On the first Thanksgiving, the Pilgrims celebrated the abundant fall harvest.  Today, the celebration of abundance takes many forms including the food on your table, your health and that of loved ones, the roof over your head, the kindness of friends, and the giving and receiving of love.  It’s an opportunity to focus on the good.  The trials, tribulations, and disappointments of life still exist, but they’re not the focus of your attention today. Instead, devote your energy toward your good fortunes, no matter how small.  Without them, you would miss them.  Focus on what you DO have, not what you don’t.

An Open Heart:

When you open your heart, you open yourself to greater health and abundance.  This affects your physiology in ways that attract, create, and sustain more positive thoughts and behaviors.  The tons of research on gratitude and positivity by Martin Seligman and the School of Positive Psychology, Rick Hanson on the neuroplasticity of the brain, and Dan Seigel on interpersonal neurobiology (and more) demonstrate that we respond and create our experiences through the ways we perceive, relate to, and interpret the events around us.
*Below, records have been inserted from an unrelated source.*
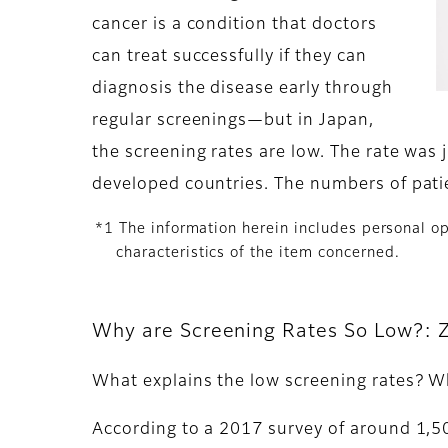
cancer is a condition that doctors
can treat successfully if they can
diagnosis the disease early through
regular screenings—but in Japan,
the screening rates are low. The rate was
developed countries. The numbers of patie
*1 The information herein includes personal opi
characteristics of the item concerned.
Why are Screening Rates So Low?: Z
What explains the low screening rates? 
According to a 2017 survey of around 1,5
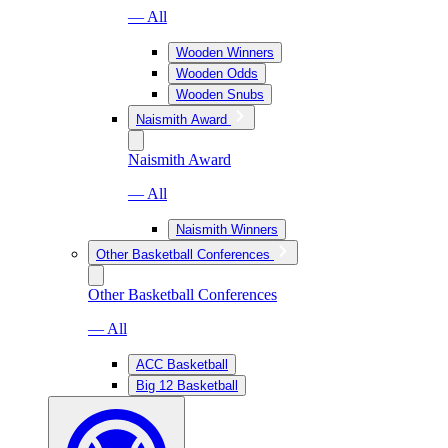
— All
Wooden Winners
Wooden Odds
Wooden Snubs
Naismith Award
Naismith Award
— All
Naismith Winners
Other Basketball Conferences
Other Basketball Conferences
— All
ACC Basketball
Big 12 Basketball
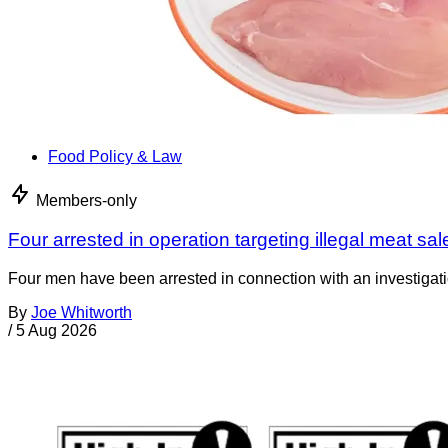
Food Policy & Law
Members-only
Four arrested in operation targeting illegal meat sal
Four men have been arrested in connection with an investigati
By
Joe Whitworth
/
5 Aug 2026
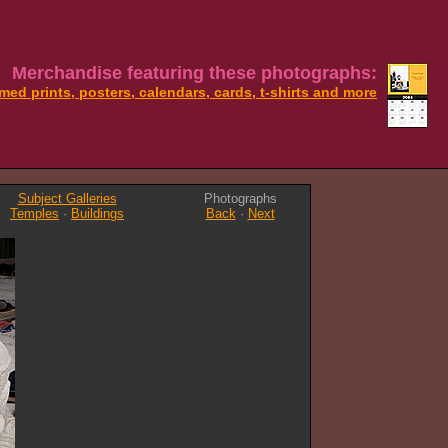
Merchandise featuring these photographs:
med prints, posters, calendars, cards, t-shirts and more
Subject Galleries
Photographs
Temples
·
Buildings
Back
·
Next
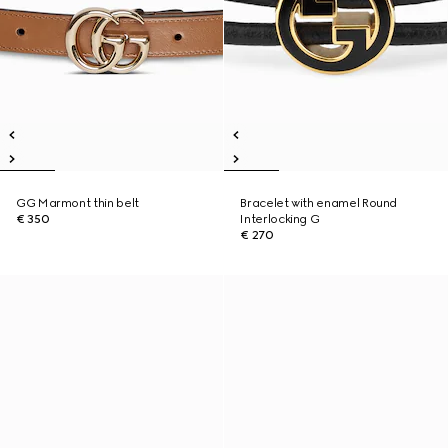
GG Marmont thin belt
Bracelet with enamel Round
€ 350
Interlocking G
€ 270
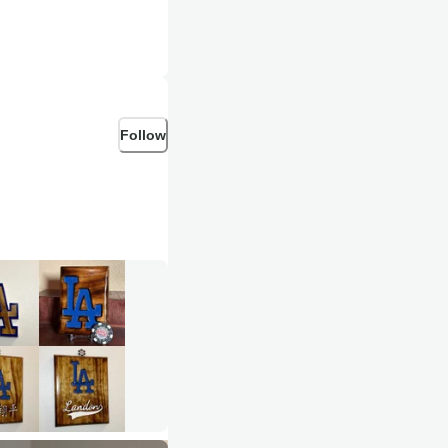
Follow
The events themselves do not create our experiences.  The way we think about them does. Catch your interpretations. Adjust them. Open up to the good.  Search out the silver lining. Trust, hope, and give thanks.

As you look around the dinner table today, embrace the good fortune and generosity of family, friends, and the many ways you’ve received nourishment. Today, choose to focus on the good. It surrounds you. Practice patience, love, and gratitude. Celebrate Thanksgiving and the plentiful harvest of your life!

“The thankful receiver bears a plentiful harvest.” – William Blake.